┌─ Extracted entries
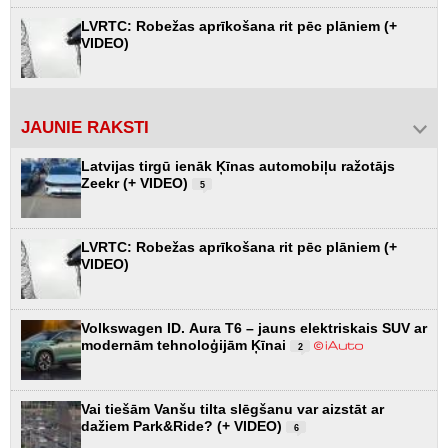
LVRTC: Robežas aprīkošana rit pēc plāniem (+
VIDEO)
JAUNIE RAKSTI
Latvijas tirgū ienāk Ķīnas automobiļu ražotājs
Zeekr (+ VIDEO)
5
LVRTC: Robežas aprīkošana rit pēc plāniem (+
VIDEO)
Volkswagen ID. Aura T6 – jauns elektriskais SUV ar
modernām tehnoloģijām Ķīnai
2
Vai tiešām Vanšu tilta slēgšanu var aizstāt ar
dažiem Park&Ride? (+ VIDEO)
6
└─
┌─ Extracted entries
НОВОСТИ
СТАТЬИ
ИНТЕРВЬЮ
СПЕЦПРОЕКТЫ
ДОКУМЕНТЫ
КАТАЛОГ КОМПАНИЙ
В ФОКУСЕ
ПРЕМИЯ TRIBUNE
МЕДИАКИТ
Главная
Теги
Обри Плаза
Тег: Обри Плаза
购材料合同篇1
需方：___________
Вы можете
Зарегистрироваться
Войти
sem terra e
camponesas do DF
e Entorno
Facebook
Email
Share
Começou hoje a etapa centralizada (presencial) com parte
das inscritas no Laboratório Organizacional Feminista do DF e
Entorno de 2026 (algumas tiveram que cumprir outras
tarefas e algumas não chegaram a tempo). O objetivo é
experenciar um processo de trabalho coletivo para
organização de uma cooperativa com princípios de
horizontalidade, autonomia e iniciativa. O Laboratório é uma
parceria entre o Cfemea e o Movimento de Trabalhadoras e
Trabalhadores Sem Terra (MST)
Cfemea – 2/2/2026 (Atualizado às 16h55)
└─
Activity. In the data above, which lines lie between the line with "Começou hoje a" and the line with "Cfemea – 2/2/2026 (Atualizado às 16h55)", inclusive? Print those lines exactly and nothing else.

Finished exercise.
Começou hoje a etapa centralizada (presencial) com parte
das inscritas no Laboratório Organizacional Feminista do DF e
Entorno de 2026 (algumas tiveram que cumprir outras
tarefas e algumas não chegaram a tempo). O objetivo é
experenciar um processo de trabalho coletivo para
organização de uma cooperativa com princípios de
horizontalidade, autonomia e iniciativa. O Laboratório é uma
parceria entre o Cfemea e o Movimento de Trabalhadoras e
Trabalhadores Sem Terra (MST)
Cfemea – 2/2/2026 (Atualizado às 16h55)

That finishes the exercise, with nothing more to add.